[DATA LISTING Boundary: Start]

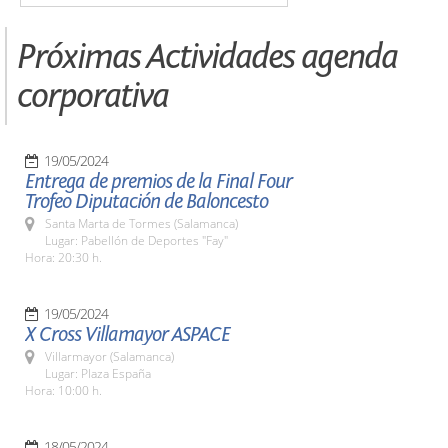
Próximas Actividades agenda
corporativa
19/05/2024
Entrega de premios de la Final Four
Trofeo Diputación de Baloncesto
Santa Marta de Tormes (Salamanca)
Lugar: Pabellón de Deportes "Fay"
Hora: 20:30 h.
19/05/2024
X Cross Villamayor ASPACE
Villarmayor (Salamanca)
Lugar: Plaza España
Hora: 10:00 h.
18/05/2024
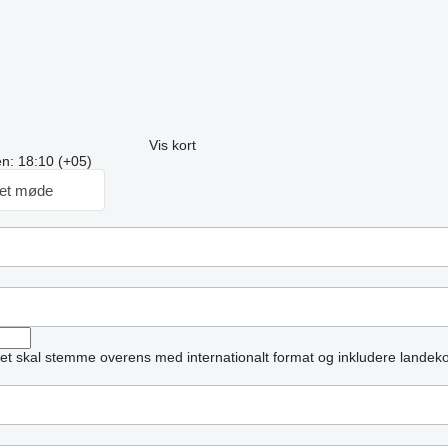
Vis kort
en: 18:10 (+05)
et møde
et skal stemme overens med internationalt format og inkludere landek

[DATA LISTING Boundary: End]
[DATA LISTING Boundary: Start]

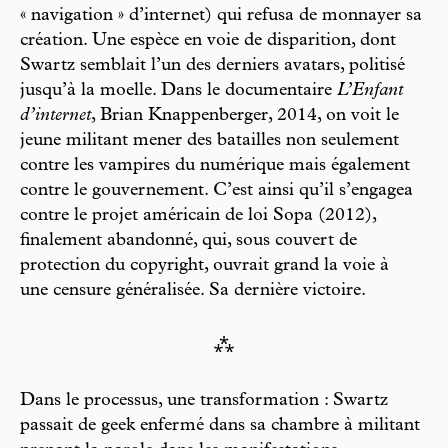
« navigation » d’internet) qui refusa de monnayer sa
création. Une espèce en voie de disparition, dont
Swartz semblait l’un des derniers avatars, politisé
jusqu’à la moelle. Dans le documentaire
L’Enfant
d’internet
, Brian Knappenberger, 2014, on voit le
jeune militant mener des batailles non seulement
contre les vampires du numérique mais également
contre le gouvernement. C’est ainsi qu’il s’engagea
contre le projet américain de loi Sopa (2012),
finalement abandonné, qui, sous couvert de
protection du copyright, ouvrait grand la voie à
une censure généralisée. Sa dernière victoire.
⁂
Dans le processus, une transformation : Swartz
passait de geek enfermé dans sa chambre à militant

[DATA LISTING Boundary: End]

• _YOUR TASK_
Output exactly, and only, the lines of the entries above from the one with "Trofeo Diputación de Baloncesto" up to and including the one with "et skal stemme"; pictures are to be left out.

• _ANSWER TO THE EXERCISE_
Trofeo Diputación de Baloncesto
Santa Marta de Tormes (Salamanca)
Lugar: Pabellón de Deportes "Fay"
Hora: 20:30 h.
19/05/2024
X Cross Villamayor ASPACE
Villarmayor (Salamanca)
Lugar: Plaza España
Hora: 10:00 h.
18/05/2024
Vis kort
en: 18:10 (+05)
et møde
et skal stemme overens med internationalt format og inkludere landek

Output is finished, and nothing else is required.